Ieri, in data 10 aprile 2019, la Camera dei deputati ha approvato con 382 voti a favore, nessun contrario e 43 astenuti, la mozione unitaria per il riconoscimento del genocidio armeno, lo sterminio di un milione e mezzo di persone compiuto dai Giovani Turchi, tra il 1915 e 1917, nei territori dell’Impero Ottomano ai danni della minoranza cristiana. Il governo italiano è quindi impegnato “a riconoscere ufficialmente il genocidio armeno e a darne risonanza internazionale”.

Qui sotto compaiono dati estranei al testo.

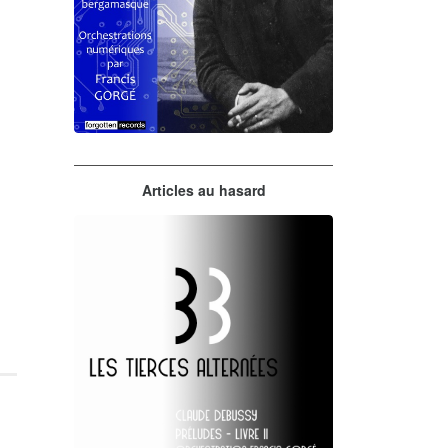
Claude Debussy
Articles au hasard
orchestrations numériques par
Francis Gorgé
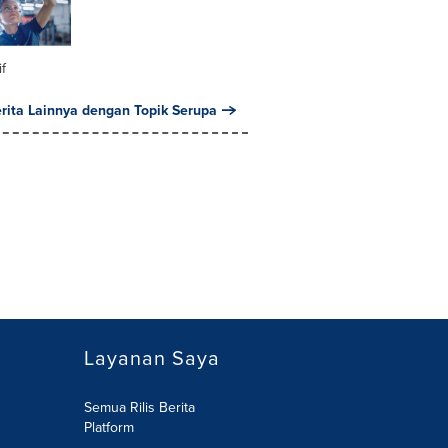
f
erita Lainnya dengan Topik Serupa
Layanan Saya
Semua Rilis Berita
Platform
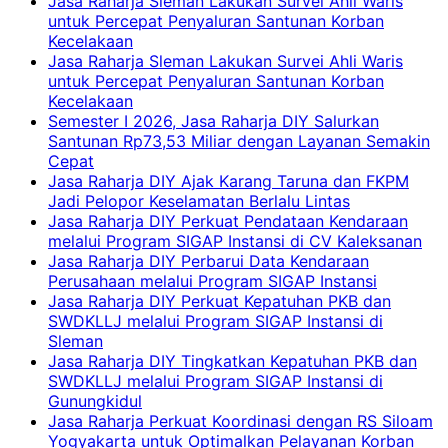
Jasa Raharja Sleman Lakukan Survei Ahli Waris
untuk Percepat Penyaluran Santunan Korban
Kecelakaan
Jasa Raharja Sleman Lakukan Survei Ahli Waris
untuk Percepat Penyaluran Santunan Korban
Kecelakaan
Semester I 2026, Jasa Raharja DIY Salurkan
Santunan Rp73,53 Miliar dengan Layanan Semakin
Cepat
Jasa Raharja DIY Ajak Karang Taruna dan FKPM
Jadi Pelopor Keselamatan Berlalu Lintas
Jasa Raharja DIY Perkuat Pendataan Kendaraan
melalui Program SIGAP Instansi di CV Kaleksanan
Jasa Raharja DIY Perbarui Data Kendaraan
Perusahaan melalui Program SIGAP Instansi
Jasa Raharja DIY Perkuat Kepatuhan PKB dan
SWDKLLJ melalui Program SIGAP Instansi di
Sleman
Jasa Raharja DIY Tingkatkan Kepatuhan PKB dan
SWDKLLJ melalui Program SIGAP Instansi di
Gunungkidul
Jasa Raharja Perkuat Koordinasi dengan RS Siloam
Yogyakarta untuk Optimalkan Pelayanan Korban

Nel testo della mozione si leggono anche le parole di Papa Francesco che, il 12 aprile 2015, in occasione del centenario del genocidio armeno, ricordava il massacro del popolo armeno chiamandolo "il primo genocidio del XX secolo", provocando la reazione durissima di Ankara. Prima di lui, anche Papa Giovanni Paolo II aveva usato il termine "genocidio" per definire la tragedia degli Armeni. 

L'Italia si unisce quindi ai Paesi - tra i quali Austria, Francia e Germania - che in Europa hanno già riconosciuto il genocidio o che hanno dato seguito alla Risoluzione del Parlamento europeo del 15 aprile 2015 sul centenario del genocidio armeno, che invitava nuovamente la Turchia a riconoscere il genocidio oltre ad invitare Armenia e Turchia a impegnarsi nella realizzazione di una riconciliazione positiva fra i loro popoli.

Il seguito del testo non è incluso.